▶ Task to complete:
Pick each line containing the word "Absence" out of the data below.

[Document structure recognition data]

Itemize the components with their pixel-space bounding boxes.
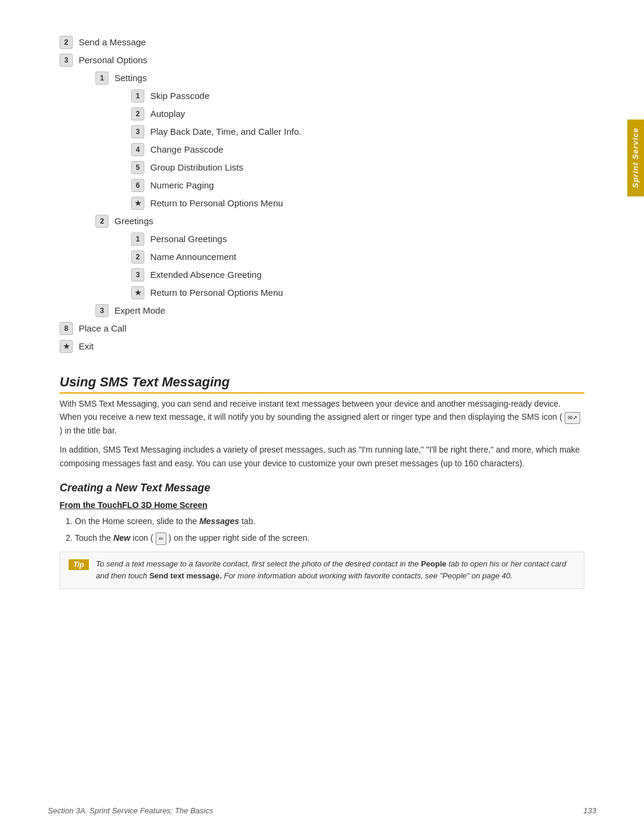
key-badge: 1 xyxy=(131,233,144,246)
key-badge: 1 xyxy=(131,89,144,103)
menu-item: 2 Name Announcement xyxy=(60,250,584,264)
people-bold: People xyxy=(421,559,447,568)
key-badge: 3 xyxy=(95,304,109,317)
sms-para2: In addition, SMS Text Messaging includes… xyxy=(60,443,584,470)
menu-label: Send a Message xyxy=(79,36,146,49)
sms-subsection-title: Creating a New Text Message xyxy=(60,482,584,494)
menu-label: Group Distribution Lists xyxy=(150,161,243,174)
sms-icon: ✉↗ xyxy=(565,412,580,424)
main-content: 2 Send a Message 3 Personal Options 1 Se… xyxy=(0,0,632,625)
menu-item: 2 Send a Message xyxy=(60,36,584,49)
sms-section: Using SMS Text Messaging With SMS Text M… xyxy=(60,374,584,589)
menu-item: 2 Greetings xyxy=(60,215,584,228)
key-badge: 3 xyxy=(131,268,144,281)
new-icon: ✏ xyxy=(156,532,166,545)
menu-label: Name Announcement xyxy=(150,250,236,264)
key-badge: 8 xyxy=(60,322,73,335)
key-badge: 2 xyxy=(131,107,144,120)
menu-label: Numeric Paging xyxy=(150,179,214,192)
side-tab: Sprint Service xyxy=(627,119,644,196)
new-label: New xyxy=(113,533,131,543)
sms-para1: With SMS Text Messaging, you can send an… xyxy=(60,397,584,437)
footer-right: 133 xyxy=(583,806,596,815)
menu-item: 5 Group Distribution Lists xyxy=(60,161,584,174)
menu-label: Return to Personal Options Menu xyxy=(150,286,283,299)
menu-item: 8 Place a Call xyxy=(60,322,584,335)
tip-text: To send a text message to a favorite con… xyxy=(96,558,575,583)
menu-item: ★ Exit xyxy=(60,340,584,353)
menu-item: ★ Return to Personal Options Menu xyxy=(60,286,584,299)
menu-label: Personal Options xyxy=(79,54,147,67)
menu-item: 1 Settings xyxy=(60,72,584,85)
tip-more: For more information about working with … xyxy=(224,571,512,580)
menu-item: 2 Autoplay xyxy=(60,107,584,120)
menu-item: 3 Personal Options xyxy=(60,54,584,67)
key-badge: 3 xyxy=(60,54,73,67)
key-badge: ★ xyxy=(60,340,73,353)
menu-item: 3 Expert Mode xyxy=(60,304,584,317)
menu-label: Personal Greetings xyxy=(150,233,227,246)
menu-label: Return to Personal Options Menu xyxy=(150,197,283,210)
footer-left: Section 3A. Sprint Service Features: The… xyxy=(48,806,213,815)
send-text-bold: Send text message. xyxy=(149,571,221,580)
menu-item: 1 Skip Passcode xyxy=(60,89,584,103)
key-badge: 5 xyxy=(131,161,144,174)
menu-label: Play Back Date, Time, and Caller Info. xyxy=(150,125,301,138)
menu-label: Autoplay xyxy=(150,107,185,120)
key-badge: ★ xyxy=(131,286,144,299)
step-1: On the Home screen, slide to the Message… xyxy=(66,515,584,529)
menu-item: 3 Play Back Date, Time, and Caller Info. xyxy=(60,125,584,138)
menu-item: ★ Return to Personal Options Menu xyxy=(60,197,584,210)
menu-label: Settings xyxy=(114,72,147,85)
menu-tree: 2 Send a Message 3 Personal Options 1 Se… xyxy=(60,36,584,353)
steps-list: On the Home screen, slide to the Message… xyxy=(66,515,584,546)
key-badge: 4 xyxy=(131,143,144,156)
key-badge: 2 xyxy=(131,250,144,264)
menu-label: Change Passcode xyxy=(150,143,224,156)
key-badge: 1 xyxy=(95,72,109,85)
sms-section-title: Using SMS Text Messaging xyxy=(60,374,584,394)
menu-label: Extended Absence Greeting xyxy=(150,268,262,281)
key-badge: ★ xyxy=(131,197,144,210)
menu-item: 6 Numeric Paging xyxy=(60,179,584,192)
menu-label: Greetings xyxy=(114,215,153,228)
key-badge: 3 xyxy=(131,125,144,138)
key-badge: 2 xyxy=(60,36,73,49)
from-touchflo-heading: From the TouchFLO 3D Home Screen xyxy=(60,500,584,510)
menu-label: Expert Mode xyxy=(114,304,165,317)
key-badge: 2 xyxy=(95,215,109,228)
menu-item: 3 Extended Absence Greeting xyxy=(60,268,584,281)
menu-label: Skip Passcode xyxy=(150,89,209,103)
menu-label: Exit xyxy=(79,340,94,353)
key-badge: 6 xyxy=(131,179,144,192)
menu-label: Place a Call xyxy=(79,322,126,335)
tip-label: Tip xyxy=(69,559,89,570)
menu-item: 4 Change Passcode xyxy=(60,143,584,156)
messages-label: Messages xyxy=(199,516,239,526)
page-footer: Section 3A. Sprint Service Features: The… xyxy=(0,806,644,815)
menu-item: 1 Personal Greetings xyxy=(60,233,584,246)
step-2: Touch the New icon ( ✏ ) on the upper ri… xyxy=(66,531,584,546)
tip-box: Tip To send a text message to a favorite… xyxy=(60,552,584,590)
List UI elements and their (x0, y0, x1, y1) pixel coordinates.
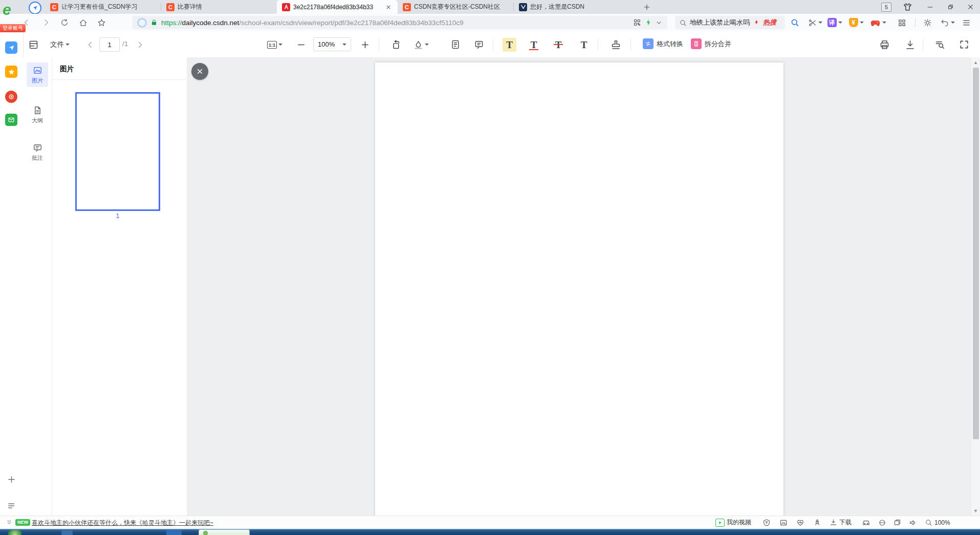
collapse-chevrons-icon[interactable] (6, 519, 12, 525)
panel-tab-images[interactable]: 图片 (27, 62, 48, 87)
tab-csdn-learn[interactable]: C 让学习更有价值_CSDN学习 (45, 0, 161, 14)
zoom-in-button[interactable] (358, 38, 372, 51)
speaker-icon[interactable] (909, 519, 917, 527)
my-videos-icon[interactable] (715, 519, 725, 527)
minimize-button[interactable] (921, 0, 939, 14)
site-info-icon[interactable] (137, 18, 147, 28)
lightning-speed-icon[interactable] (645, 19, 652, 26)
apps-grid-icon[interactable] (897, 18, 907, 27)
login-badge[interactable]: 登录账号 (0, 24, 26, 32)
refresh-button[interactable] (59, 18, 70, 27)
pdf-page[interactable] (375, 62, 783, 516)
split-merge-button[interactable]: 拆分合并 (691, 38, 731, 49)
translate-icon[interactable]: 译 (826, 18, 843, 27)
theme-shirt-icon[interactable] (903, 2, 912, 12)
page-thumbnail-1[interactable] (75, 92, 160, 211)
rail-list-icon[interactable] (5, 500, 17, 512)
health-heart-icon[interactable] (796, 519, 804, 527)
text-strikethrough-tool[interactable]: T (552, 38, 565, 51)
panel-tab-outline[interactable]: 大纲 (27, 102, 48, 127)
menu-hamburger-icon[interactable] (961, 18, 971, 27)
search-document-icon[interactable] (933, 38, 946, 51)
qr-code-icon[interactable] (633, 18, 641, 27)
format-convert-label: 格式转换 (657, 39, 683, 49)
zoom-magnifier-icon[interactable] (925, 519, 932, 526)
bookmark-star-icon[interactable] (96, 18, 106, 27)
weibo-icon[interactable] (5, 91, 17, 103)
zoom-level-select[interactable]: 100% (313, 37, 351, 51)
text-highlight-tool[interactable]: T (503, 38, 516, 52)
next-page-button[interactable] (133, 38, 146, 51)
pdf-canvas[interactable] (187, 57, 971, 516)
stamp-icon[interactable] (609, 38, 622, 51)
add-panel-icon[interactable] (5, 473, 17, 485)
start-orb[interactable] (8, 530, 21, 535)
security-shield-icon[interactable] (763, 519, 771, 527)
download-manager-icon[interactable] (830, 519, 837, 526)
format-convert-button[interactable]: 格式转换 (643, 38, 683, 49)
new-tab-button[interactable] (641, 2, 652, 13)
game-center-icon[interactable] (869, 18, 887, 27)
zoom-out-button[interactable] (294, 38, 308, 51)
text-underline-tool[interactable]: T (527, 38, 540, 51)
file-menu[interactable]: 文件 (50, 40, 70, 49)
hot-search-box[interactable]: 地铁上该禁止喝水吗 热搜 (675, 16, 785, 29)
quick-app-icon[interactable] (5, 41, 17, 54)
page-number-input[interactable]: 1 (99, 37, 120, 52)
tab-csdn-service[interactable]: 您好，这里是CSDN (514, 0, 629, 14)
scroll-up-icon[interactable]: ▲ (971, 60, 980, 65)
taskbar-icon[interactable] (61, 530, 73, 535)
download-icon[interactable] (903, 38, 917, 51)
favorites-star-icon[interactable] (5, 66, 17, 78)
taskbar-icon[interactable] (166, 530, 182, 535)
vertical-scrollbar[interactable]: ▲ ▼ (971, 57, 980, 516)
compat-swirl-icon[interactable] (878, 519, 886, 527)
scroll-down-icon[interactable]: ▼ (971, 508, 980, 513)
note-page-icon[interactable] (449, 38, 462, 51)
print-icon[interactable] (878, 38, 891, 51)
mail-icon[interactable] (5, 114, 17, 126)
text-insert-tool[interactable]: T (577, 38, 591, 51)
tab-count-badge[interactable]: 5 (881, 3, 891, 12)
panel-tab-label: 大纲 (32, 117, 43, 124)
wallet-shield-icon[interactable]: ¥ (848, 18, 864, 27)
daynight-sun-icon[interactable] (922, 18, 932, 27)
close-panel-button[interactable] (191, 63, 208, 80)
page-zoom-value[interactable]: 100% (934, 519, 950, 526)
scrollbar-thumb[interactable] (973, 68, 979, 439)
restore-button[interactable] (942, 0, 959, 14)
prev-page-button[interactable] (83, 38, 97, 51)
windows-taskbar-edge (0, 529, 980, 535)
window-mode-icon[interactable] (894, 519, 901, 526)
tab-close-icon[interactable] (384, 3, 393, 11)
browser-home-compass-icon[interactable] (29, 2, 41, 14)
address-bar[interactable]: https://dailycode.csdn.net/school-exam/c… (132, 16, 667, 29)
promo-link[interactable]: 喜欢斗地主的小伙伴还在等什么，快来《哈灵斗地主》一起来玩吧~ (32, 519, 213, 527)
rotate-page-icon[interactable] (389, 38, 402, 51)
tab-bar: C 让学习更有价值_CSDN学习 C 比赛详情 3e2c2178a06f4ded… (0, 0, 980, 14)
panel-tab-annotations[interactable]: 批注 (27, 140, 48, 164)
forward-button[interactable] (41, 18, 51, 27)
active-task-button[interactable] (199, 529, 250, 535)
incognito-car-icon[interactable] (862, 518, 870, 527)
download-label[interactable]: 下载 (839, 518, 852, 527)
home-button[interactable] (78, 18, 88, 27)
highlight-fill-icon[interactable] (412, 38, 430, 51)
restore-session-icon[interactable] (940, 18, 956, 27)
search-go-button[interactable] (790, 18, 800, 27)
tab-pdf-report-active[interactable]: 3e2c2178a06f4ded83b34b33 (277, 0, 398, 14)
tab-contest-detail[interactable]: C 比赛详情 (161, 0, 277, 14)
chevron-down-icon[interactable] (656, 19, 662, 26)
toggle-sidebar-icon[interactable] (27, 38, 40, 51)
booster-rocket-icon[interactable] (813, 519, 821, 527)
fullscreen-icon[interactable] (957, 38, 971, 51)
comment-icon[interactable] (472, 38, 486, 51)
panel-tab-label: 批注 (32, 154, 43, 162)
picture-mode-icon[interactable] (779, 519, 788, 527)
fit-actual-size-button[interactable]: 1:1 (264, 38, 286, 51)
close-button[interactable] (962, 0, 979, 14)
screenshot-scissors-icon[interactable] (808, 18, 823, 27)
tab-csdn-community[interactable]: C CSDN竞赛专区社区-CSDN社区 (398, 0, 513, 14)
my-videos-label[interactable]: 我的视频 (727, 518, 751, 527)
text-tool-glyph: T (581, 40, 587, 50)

▶ Answer to this problem:
menu-label: Extended Absence Greeting xyxy=(150,268,262,281)
menu-item: 3 Extended Absence Greeting xyxy=(60,268,584,281)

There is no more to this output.